Work request:
If a line in the records below contains "English", copy that line.

Recorded data
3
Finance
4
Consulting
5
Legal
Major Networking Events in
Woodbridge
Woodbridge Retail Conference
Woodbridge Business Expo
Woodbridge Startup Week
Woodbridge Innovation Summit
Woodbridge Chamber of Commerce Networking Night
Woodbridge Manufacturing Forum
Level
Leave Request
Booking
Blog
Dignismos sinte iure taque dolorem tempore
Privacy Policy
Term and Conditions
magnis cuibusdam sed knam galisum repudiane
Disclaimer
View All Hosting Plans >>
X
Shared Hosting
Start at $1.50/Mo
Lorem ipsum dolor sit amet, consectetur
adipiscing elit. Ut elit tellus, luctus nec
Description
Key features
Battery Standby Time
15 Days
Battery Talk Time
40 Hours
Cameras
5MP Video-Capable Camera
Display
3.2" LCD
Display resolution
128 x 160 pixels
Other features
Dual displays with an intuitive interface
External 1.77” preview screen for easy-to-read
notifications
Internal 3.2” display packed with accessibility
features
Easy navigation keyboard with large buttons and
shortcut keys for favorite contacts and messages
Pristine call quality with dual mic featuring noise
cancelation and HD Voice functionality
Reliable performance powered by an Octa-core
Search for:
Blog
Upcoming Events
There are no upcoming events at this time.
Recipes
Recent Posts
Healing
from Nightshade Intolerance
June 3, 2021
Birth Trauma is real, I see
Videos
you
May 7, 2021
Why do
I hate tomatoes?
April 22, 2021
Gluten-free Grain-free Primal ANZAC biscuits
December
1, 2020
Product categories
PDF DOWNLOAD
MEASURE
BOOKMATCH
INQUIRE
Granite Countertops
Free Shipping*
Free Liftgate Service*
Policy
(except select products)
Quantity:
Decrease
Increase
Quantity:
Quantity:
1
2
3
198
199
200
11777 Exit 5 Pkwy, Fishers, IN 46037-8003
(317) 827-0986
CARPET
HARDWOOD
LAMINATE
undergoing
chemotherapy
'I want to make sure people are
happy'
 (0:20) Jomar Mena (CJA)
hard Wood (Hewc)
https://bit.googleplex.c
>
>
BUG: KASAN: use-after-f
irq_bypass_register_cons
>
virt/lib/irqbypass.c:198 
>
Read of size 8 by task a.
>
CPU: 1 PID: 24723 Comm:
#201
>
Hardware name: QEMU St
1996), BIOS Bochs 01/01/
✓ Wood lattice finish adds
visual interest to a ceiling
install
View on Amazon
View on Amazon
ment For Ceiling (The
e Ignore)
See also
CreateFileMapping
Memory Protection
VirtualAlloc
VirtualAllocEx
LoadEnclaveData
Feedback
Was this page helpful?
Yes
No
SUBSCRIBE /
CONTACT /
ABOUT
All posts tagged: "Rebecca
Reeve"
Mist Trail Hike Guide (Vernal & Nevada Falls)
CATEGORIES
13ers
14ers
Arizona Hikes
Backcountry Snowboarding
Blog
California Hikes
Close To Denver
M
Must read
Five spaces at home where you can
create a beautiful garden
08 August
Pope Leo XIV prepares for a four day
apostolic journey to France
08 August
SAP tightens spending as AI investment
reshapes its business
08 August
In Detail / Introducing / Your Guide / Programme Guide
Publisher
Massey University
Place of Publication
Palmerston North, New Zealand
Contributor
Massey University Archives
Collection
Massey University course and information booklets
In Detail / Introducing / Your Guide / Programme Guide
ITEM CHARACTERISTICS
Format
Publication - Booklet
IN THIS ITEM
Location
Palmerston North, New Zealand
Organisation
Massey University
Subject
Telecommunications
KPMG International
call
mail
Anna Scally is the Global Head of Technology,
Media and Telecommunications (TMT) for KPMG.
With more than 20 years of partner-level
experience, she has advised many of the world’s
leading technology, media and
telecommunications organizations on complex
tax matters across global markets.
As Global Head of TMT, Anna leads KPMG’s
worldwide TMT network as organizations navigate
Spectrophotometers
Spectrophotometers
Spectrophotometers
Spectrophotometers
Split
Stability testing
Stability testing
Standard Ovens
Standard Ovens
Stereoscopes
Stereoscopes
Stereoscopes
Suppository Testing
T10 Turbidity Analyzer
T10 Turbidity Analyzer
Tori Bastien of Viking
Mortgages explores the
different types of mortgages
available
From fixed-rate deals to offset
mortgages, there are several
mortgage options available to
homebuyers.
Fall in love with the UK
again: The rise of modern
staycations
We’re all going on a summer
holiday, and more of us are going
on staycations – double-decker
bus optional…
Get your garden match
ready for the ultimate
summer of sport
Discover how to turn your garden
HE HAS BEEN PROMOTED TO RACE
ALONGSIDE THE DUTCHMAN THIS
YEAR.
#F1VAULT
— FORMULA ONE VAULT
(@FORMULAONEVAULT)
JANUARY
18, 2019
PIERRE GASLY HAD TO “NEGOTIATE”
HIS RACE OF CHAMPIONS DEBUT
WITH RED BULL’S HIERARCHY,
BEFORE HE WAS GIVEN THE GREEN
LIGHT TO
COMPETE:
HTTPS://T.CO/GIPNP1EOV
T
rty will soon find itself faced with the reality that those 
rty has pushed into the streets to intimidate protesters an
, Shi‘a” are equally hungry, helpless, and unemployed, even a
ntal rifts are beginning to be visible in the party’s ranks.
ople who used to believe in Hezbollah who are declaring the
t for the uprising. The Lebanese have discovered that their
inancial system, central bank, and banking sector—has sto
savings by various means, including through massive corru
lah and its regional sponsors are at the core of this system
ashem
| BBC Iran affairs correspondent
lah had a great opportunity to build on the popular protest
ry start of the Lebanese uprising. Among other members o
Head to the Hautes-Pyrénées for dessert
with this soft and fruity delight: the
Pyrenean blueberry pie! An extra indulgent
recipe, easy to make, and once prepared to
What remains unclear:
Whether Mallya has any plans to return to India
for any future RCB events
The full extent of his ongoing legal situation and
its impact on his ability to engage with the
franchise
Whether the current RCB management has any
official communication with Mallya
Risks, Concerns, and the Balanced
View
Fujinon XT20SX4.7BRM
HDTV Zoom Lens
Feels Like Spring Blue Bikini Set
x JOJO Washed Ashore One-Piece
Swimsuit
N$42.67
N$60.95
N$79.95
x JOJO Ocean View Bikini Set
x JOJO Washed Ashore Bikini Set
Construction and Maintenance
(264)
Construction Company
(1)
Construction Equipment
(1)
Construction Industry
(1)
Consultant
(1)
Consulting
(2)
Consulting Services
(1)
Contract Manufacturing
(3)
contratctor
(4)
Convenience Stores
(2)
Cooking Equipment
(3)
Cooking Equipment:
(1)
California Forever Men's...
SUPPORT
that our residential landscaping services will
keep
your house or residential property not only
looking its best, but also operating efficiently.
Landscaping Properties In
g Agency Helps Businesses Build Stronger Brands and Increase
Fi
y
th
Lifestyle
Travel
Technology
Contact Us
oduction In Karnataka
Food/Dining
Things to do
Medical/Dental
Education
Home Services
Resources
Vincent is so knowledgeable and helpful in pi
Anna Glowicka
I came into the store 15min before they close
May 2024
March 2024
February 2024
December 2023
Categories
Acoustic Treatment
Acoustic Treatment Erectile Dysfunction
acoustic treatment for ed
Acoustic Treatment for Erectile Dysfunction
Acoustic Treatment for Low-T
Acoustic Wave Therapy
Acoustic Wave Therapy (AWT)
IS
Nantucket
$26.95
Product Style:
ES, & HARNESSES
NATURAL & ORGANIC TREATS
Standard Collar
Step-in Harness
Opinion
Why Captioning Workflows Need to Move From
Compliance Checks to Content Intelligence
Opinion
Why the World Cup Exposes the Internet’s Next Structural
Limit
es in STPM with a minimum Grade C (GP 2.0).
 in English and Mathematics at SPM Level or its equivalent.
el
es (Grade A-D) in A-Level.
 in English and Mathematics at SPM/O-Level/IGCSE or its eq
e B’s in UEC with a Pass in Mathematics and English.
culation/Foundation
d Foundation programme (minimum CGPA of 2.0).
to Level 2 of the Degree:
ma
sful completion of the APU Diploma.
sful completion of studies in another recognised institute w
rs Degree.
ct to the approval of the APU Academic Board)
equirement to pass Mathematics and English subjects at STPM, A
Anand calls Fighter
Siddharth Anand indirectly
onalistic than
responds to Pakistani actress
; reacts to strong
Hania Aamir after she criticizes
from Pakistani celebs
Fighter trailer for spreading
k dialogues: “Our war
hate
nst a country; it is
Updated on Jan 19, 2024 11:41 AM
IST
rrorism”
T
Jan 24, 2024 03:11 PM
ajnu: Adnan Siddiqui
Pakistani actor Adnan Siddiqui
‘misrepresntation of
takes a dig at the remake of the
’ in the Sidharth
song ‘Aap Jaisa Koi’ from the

Written response:
 in English and Mathematics at SPM Level or its equivalent.
 in English and Mathematics at SPM/O-Level/IGCSE or its eq
e B’s in UEC with a Pass in Mathematics and English.
equirement to pass Mathematics and English subjects at STPM, A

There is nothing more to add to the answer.